Calizo can often be heard encouraging artists to venture deeper into the city, especially the grittier areas that one might otherwise avoid. Collaborators Rowena Ritchie and Susie Hara must have taken that to heart with Boathouse & Company’s Lost & Found in the Mission. Developing this work while in residence at MCVF, they collected paper flotsam and jetsam from the streets of San Francisco’s Mission District. These scraps formed the basis of their dance, theater and music collage. And their cast is a collage in itself—culturally and generationally diverse.

Lost & Found in the Mission was recently voted “Best of the 2008 SF Fringe” along with another MCVF alma mater, Carrie Baum’s Exit Signs: A Rock Opera. Baum’s tale about a queer daughter, the loss of her father, and their quest to find the elusive “it” played to sold out audiences at MCVF. She credits Calizo’s mentorship as a big motivator. “I could never have done Exit Signs without Dwayne’s encouragement. He believes in the better part of you which gives you permission to do the same.” During her long tech week, she felt a resonant love for the space, noting that Calizo puts effort into keeping it clean and smartly set up. For Baum, making work at MCVF was a personal and spiritual affair. “It’s not just putting up a show or developing your work. It’s really about developing yourself. I’d have to write a whole other rock opera to express my gratitude!”

While Calizo has personally knocked the socks off of his audiences with his operatically trained, punk rock, Hawaiian singing voice, that’s not the reason why his space is called The Voice Factory. Calizo explains, “The ‘voice’ isn’t just the singing voice. The ‘voice’ is the voice of the heart and the voice of the soul, the voice of the pulse and the voice of the city. It’s the voices in your head, you know, it’s the thing that inspires us and the thing that can deny us.” When I look at all that he has manifested, I’m going to guess that the voices of inspiration in Calizo’s head are singing loud and clear.

Mama Calizo’s Voice Factory is located at 1519 Mission Street (at 11th) in San Francisco. Visit www.voicefactorysf.org for more information about their programs, events, rehearsal and class space rentals and upcoming performances, including Jessica Fudim’s Dance Animals’ Please Feed My Animal and Seth Eisen’s Black Bird: A Queer Vocal History, both running November 14-22, 2008.

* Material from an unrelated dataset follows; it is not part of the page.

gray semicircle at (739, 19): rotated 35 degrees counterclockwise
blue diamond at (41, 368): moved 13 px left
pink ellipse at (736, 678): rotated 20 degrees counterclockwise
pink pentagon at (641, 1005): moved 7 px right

This article appeared in the November 2008 issue of In Dance.


Jessica Fudim, Artistic Director of The Dance Animals, has been performing and presenting dance theater work in the Bay Area for over 10 years. She was a co-director of The Experimental Performance Institute, recently performed with the ESP Project and EmSpace Dance and plays drums in the vaudevillian pop punk duo, Dreamboat, Where Are You?